Kolektivo’s Ecological Token thesis raises a critical question: How much yield does staking have the potential to generate? In order to fully understand the revenue model, let’s look at a basic four-step scenario demonstrating the potential revenue flow of a Curaçao coral reef GeoNFT, using analogous environmental assets where appropriate:

  1. For one year of protection of 1km² of coral reef in Curaçao, biodiversity credits are allocated in line with the principles of OpenEarth conservation credits. Note that these credits should reflect the richness of the biodiversity, number of marine habitats included, vulnerability, and endemism of the species..
  2. The credits are sold. It is difficult to estimate an exact price, but by looking at past or existing projects, we can provide a brief analogy. For example, in the case of Voluntary Biodiversity Credit in Columbia, each biodiversity credit — costing $30 — corresponds to 30 years of conservation for 10m² in the Bosque de Niebla forest (or simply: $1/year/10m²). If we apply this same valuation to our reefs, this amounts to $100k/year/km² for conserved coral reefs. (Note that in this step we do not apply any operations cost to credit/offset issuance, in order to keep our hypothetical scenario simple).
  3. Now, onwards to our staking model: assume 1 Reef Ecological Token (REF) is sharded per m² of reef — our 1km² area of ​​coral reefs amounts to 1m REF. Assume that 50% of the 1m REF are staked for one year, and that the other 50% are staked for 6 months.
  4. Credit revenues are redistributed to the stakers based on their conviction scores, or [quantity of Ecological Tokens staked x length of time staking]. The first cohort of stakers, who have staked 500k tokens for a year, enjoy 66% of the credit revenues, or $66,666; the second the remainder of rewards ($33,333).

Imagine a REF is worth one dollar. For a single km², REF’s market capitalization would amount to $1m. $100k of annual revenue — as described in our scenario — would amount to a 10% Annual Percentage Yield (APY) distributed to stakers of the token. Knowing that the total surface of Curaçao’s coral reefs amounts to 7.85 km², this estimation could be expanded to a $7.85m market cap, with $785,000 annual yield at a 10% rate.
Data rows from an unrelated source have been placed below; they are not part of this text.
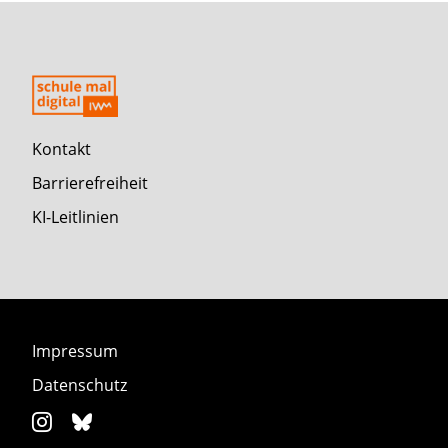
Kontakt
Barrierefreiheit
KI-Leitlinien
Impressum
Datenschutz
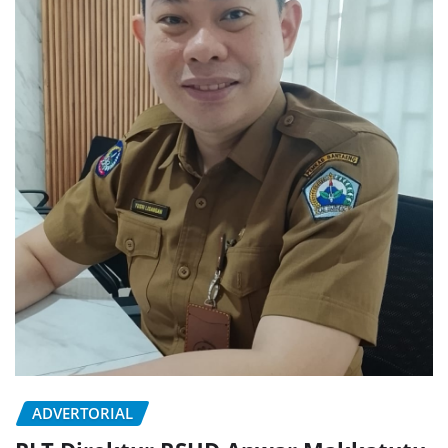
ADVERTORIAL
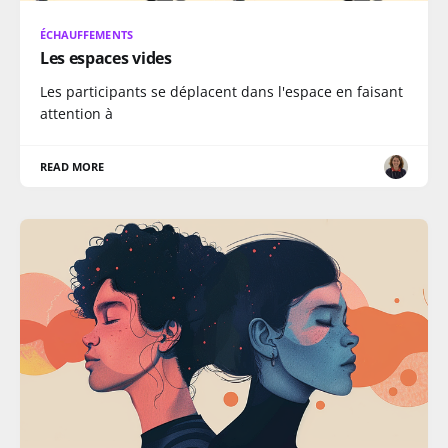
ÉCHAUFFEMENTS
Les espaces vides
Les participants se déplacent dans l'espace en faisant
attention à
READ MORE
According to the Waitt Institute methodology, the total of Curaçao’s coral reefs should be valued at more than $445 million per year — approximately $56.7 million / km² / year. This estimation is far above REF’s market cap under this scenario. Nonetheless, it’s important to emphasize that our staking revenues deal with biodiversity credits only. Once again, OpenEarth’s proposal for modular, stackable credits that faithfully represent the complexity of each territory and its myriad ecosystem services rings true. We hope that when the accounting is done, yearly revenues would lead to an approximate market cap that follows the best scientific estimates — in our case, the Waitt Institute — at last arriving at a value that accurately reflects the untapped value of the Curaçao reefs’ myriad ecosystem services.

Conclusion

The current environmental asset market must solve several dysfunctions to serve our planet — such as expanding its focus beyond carbon, and building a big tent of both large and small market participants. It should aim to be representative and divert liquidity all across our underlying material reality and its incredible diversity of life-sustaining ecosystem services.

Kolektivo takes the position that the programmable assets afforded by Web3 offer a solution that helps address these issues and unlock the latent value of ecosystem services. Territorial staking and channeling demand from legacy institutional buyers is one proposal among the many that are blooming in the emerging Regenerative Finance sector, and we’re thrilled to be its pioneers.